Stocks Could Go ‘Absolutely Ludicrous’ Before The Next Correction | Chris Vermeulen

| Podcasts | June 04, 2026 | 16.2 Thousand views | 37:30

TL;DR

Chief market strategist Chris Vermeulen analyzes the current rotation from tech stocks into broad market sectors while maintaining long positions since April, emphasizing systematic risk management using trailing stops and technical signals to exit before a potential sharp 30-40% correction.

💹 Sector Rotation & Market Dynamics 2 insights

Tech exodus fuels broad market rally

Money is rotating out of NASDAQ tech stocks (down 2.5% intraday) into Dow components, small caps, utilities, and real estate, allowing the S&P 500 to hit new highs despite weakness in chip stocks like Broadcom.

Momentum trade vulnerability

Tech's reliance on momentum traders creates fragility where one piece of bad news could trigger rapid, sharp declines as algorithms and traders 'abandon ship' immediately at the first sign of rollover.

🛡️ Risk Management Framework 3 insights

Volatility-adjusted trailing stops

Vermeulen uses dynamic stops based on average true range—approximately 5% for S&P 500 trading and 20% for long-term holdings—to protect capital without exiting during normal pullbacks.

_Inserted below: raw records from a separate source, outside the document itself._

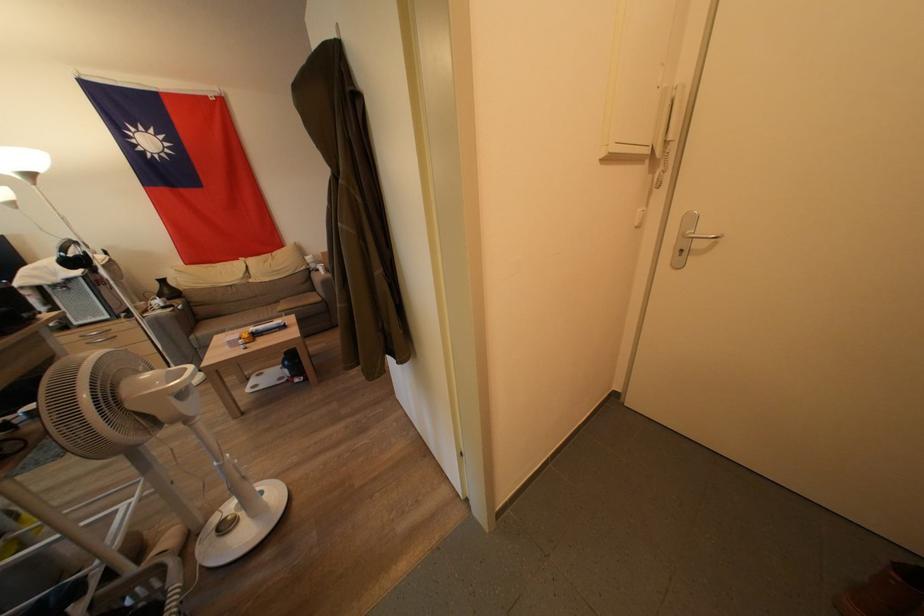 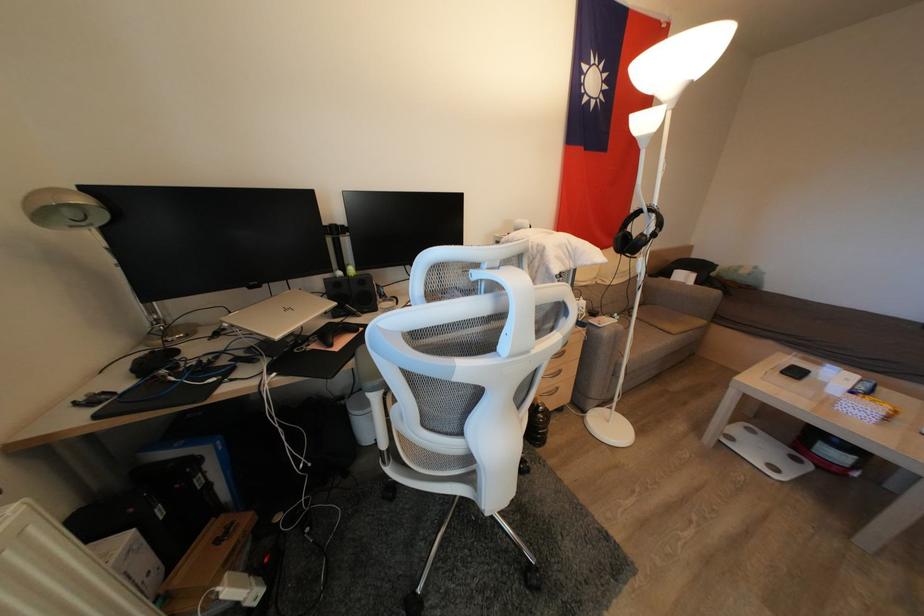 Question: What movement of the cameraman would produce the second image?

Choices:
 (A) Left
 (B) Right
 (C) Forward
 (D) Backward

Answer: (A) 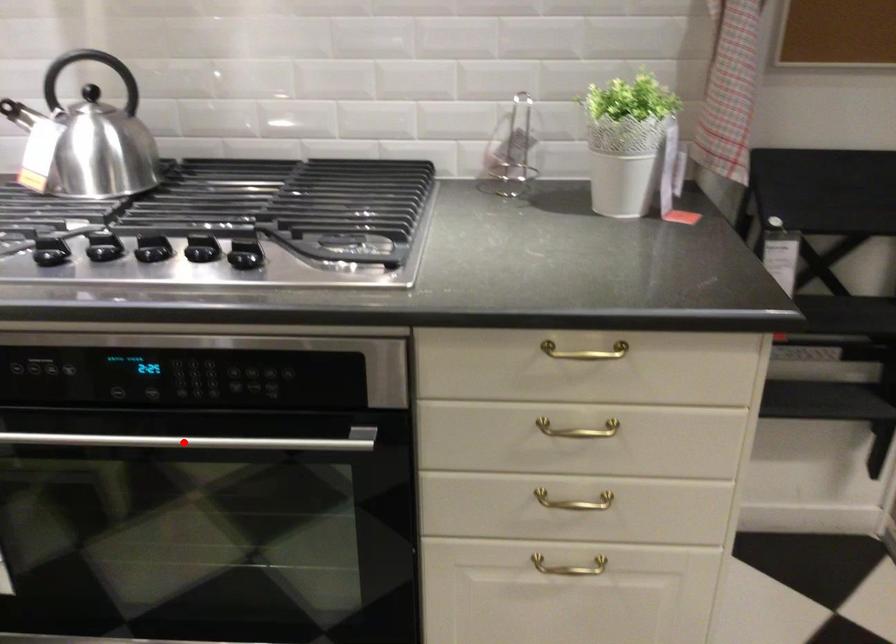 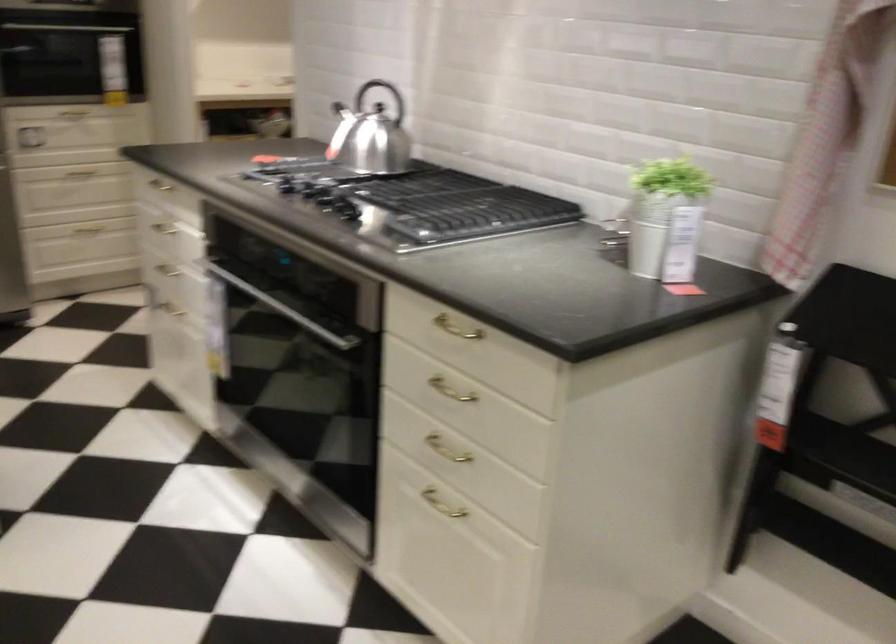 Question: I am providing you with two images of the same scene from different viewpoints. A red point is shown in image1. For the corresponding object point in image2, is it positioned nearer or farther from the camera?

Choices:
 (A) Nearer
 (B) Farther

Answer: (B)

Systematic profit-taking strategy

Rather than predicting tops, he scales out of positions as the NASDAQ and S&P hit statistical resistance targets, accepting underperformance during parabolic moves to avoid catastrophic drawdowns.

Asset revesting for downturns

When technical signals flip negative, capital rotates into inverse ETFs or rising currencies like the U.S. dollar to generate returns during corrections while traditional portfolios decline.

📉 Technical Warning Signals 3 insights

Dollar index as market tell

A break above 101 on the U.S. Dollar Index (currently basing near 100) would signal imminent weakness in both equities and precious metals, potentially triggering a 5-8% move higher in dollar ETFs like UUP.

Sentiment color-coding system

Proprietary momentum charts turning from green to orange/red indicate institutional distribution selling and waning money flow, providing exit signals before technical breakdowns accelerate into sustained corrections.

Panic selling pattern recognition

Intraday panic selling followed by immediate bargain hunting—such as the gap-down open that reversed higher—indicates an overbought market vulnerable to sudden sentiment shifts.

Bottom Line

Use volatility-based trailing stops and systematically scale out of winning positions at technical targets to protect capital from sharp corrections, while remaining long equities until momentum signals definitively turn negative.